Ten sad, strange and sexy Christmas songs
A still from the Killers' "Don't Shoot Me Santa" video.
It's less than a week until the fat man in the red suit shimmies down the chimney, and we've already heard "White Christmas," "All I Want For Christmas Is You" and every other traditional song you can think of at least a thousand times since Thanksgiving. But there are a few songs out there, well-written original holiday songs that you probably haven't heard on the radio either because they're strange, sad or too sexy. Here's ten songs that fit that description, some of which would make even Jolly Ol' Saint Nick blush.
10. "Not Tonight Santa" by Girls Aloud This girl group, the biggest British singing reality show export before the days of Susan Boyle, sings about a less conventional Santa Claus -- one who is deserving more of a restraining order than a serving of milk and cookies. Like a good holiday pop song, however, Kris Kringle's obsession with the girls is dressed up with a nice synth backing track and a jumping beat -- so nice even Grandma would want to sing along.
9. "Fa La La" by Justin Bieber with Boyz II Men Last year's Under The Mistletoe contained this gem of a Christmas song that was fresh enough to get Boyz II Men to offer up guest vocals (so not fresh at all). Bieber's verse is pretty lackluster, but the men from Boyz II Men school the young'un on what it takes to serenade a lady.

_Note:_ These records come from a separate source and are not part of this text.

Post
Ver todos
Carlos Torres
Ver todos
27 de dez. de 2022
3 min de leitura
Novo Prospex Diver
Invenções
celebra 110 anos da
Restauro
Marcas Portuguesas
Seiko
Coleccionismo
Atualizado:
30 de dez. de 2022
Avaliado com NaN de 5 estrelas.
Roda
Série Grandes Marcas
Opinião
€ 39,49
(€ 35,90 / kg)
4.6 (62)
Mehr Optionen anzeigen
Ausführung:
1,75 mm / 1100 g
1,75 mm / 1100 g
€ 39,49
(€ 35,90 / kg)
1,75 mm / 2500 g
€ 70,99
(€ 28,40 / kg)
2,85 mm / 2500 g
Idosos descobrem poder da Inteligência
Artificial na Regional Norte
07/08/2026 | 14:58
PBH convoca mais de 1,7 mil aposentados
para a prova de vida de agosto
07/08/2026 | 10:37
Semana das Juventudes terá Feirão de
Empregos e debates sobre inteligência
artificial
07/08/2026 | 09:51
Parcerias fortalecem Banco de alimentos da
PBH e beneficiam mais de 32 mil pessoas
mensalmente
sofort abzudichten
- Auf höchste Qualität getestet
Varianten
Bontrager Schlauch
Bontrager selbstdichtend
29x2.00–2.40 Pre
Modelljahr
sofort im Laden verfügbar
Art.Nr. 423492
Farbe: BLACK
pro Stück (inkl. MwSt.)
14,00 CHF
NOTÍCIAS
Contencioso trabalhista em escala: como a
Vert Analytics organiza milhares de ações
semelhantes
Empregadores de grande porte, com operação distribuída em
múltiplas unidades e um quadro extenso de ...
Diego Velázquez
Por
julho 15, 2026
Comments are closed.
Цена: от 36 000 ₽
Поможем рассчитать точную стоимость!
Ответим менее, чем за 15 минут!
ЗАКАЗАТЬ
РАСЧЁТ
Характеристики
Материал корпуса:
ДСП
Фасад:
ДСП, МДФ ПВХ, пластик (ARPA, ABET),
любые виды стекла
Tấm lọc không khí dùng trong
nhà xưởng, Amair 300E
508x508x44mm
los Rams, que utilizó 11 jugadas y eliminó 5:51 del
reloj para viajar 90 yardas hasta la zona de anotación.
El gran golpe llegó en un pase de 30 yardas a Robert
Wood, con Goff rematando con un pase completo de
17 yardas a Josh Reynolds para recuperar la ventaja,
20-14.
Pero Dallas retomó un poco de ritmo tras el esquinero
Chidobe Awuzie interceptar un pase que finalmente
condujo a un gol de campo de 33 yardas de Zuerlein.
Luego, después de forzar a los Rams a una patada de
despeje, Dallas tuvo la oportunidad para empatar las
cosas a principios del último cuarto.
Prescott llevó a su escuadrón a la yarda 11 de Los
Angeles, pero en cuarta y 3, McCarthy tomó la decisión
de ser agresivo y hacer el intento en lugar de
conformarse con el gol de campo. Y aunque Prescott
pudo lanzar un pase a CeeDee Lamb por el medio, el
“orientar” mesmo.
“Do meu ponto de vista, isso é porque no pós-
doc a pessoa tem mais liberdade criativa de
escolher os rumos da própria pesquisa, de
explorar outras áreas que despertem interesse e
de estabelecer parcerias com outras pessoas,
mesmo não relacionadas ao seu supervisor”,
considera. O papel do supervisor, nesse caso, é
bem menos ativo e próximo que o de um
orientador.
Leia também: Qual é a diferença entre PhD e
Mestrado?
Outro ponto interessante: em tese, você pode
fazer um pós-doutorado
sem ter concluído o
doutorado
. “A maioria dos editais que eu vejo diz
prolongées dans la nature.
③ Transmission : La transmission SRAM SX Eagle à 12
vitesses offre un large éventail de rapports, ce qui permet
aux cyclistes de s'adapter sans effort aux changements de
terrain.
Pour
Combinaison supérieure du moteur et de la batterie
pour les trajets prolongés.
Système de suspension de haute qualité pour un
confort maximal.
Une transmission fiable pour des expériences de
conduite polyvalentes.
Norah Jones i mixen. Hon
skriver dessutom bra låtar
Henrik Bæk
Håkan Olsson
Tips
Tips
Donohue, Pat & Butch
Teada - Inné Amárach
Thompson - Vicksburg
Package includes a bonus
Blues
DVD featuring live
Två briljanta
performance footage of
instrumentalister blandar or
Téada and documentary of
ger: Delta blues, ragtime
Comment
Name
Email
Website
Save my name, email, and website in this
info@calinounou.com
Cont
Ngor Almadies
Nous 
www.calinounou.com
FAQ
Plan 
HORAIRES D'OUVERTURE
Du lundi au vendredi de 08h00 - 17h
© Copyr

8. "Father Christmas" by The Kinks We don't need to tell you how magical Christmastime can be: snow, lights, the smell of the tree, cookies baking in the oven. But for the Kinks, Christmastime is missing all of the elements of a wonderful life. In "Father Christmas," the poor guy gets mugged by a gang of other kids (think of that fight scene in A Christmas Story only much sadder) and one of them only wants his father to be employed for Christmas. But, hey, it can't be all milk-and-cookies for everybody, now can it?
7. "Another Lonely Christmas" by Prince Prince really knows how to write a slow jam. Unlike "Purple Rain" or "Adore," however, this one, the b-side to the "I Would Die 4 U" single, is just plain sad. In it, the Purple One recounts his memories of a deceased lover, how they used to swim naked in her father's pool and how she hated the number nine. So sad that even the Grinch's heart would break in half.
6. "Merry Xmas (Says Your Text Message)" by Dragonette Another sad one, this time for the 21st Century Christmas experience. Dragonette's Martina Sorbara coos her way through a post-breakup electro-rock jam. Her target: the ex who mistakenly sent her a "merry xmas" text message on Christmas day. We've all been there. Her response: "Thanks a lot, but f*** you." If only we could have the same gusto, being thrown on Santa's naughty list would be oh so worth it.
5. "Don't Shoot Me Santa" by The Killers The Killers play coy with Santa in one of their seven World AIDS Day charity songs (they have released one every year since 2006's "A Great Big Sled"). This one pegs Saint Nick as anything but jolly -- he might as well be the Grinch in disguise. In it, Mr. Claus kidnaps a pleading Brandon Flowers, threatens him and possibly leaves him for dead in the Mojave Desert. This is what Christmas sounds like in Las Vegas.
4. "Santa Baby" by Eartha Kitt Somehow this one makes it on to radio playlists every year, but it shouldn't! It's one of the dirtiest out there. You may sing it as it comes on at the grocery store, in the mall, or at the ice rink, but have you really ever thought about some of those lyrics, particularly that refrain, "Hurry down my chimney tonight?" Monroe was just asking for Santa to stuff her stocking.
3. "Back Door Santa" by Clarence Carter Clarence Carter is as dirty as Kris Kringle is round. The guy's other songs include "Strokin'," about sex, and "Making Love (At The End Of The Dark Street)," also about sex. Here, Carter makes Santa about sex, too... and having sex with Santa never sounded like so much fun. What makes the track even better is that it's from 1968, making it clear Santa has more than four decades of stamina hidden underneath that red suit.
2. "Dick In A Box" by The Lonely Island feat. Justin Timberlake Oooh weeee, this original Christmas song was at the top of every woman's Christmas list upon premiering on Saturday Night Live in December 2006. The track features Andy Samberg and Justin Timberlake serenading -- and seducing -- the women of SNL with their, umm, "special" Christmas gifts. The song is nothing without the video, which hilariously casts Samberg and Timberlake as '90s crooners that give K-Ci and JoJo a run for their money... and gold chains.
1. "Christmas Tree" by Lady Gaga feat. Space Cowboy Before Lady Gaga went all serious, seeking credibility over raunch, she boinked Santa Claus (or one of his elves) underneath a Christmas tree. Then, feeling inspired, she and one of her early producers, Space Cowboy (that's him on the second verse), wrote this song to commemorate the occasion. It may be a nice little ditty that combines elements of several classic holiday songs, but when you're done listening to it, you'll feel so dirty you'll want to roast your chestnuts over an open fire.